Singrauli district

From Global Energy Monitor

The Singrauli district is one of the districts in the Indian state of Madhya Pradesh.

A 2011 report by the Bretton Woods Project, "No fairy tale: Singrauli, India, still suffering years after World Bank coal investments," describes the Singrauli district in Madhya Pradesh and Sonbhadra district in Uttar Pradesh as "Once a densely forested region, the area is now a conglomeration of 11 open coal mines, and seven coal-fired power plants, with proposals to expand this to 17 more, all in an area of 1,800 square kilometres.

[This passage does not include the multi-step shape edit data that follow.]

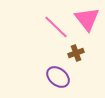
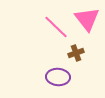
purple ellipse: rotated 35 degrees counterclockwise
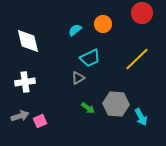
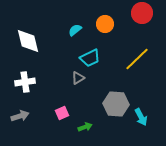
orange circle: moved 2 px right
green arrow: moved 3 px left, 19 px down; rotated 56 degrees counterclockwise
pink square: moved 22 px right, 8 px up
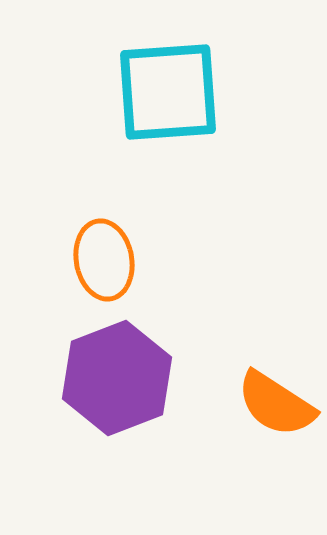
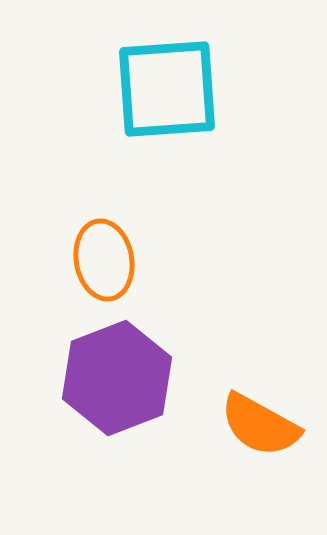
cyan square: moved 1 px left, 3 px up
orange semicircle: moved 16 px left, 21 px down; rotated 4 degrees counterclockwise
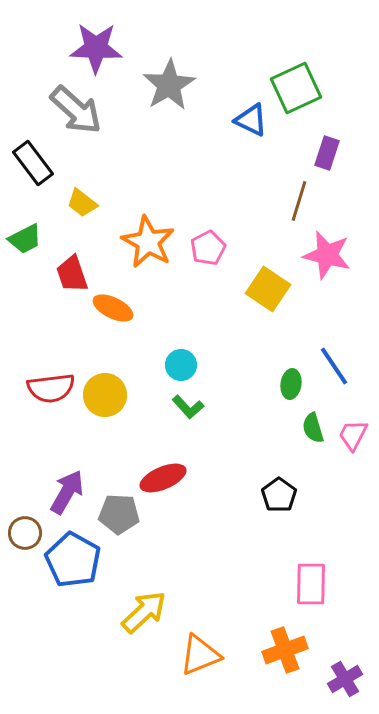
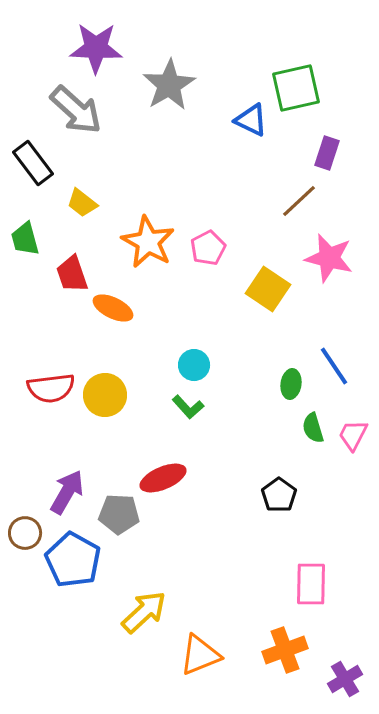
green square: rotated 12 degrees clockwise
brown line: rotated 30 degrees clockwise
green trapezoid: rotated 102 degrees clockwise
pink star: moved 2 px right, 3 px down
cyan circle: moved 13 px right
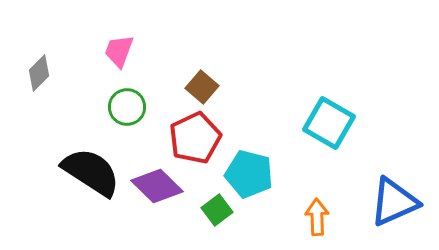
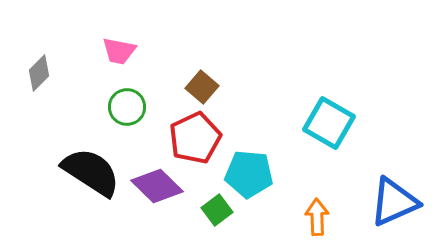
pink trapezoid: rotated 99 degrees counterclockwise
cyan pentagon: rotated 9 degrees counterclockwise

Furthermore, a jumble of pipes mar the land for miles transporting ash, known to have carcinogenic properties, from existing coal-fired thermal power plants to massive open ponds, where it pours out day and night."[1]

History of World Bank involvement

In 1977, the World Bank provided a $150 million loan to the National Thermal Power Corporation (NTPC), a state-owned company, for the first coal-fired power plant in the region. It also financed its expansion in 1980, and helped finance one of the first open pit coal mines in the area, Dudhichua. In 1985 the Bank also financed the connection of the power plants to the grid with a loan to the NTPC for the Rihand Power Transmission Project. Later the Bank backed the NTPC Vinhyachal power station.[1]


Thousands of locals were displaced by the projects. One example cited by the Bretton Woods project report is Chilka Daad Colony, a residential development less than two kilometres south of NTPC’s oldest power plant, Shakti Nagar. Many of the residents were relocated to the area after their land was acquired for the Shakti plant: "Since then, people displaced twice, and even three times due to prior projects like Rihand dam, have been living in 12-by-18 meters or 9-by-15 meters plots that they received as compensation. They cannot sell the land and have no access to employment, with forests and agricultural areas diminishing in the region. Of the 12,000 people living in the colony, approximately half belong to tribal groups and 30 per cent belong to disadvantaged castes from non-tribal groups."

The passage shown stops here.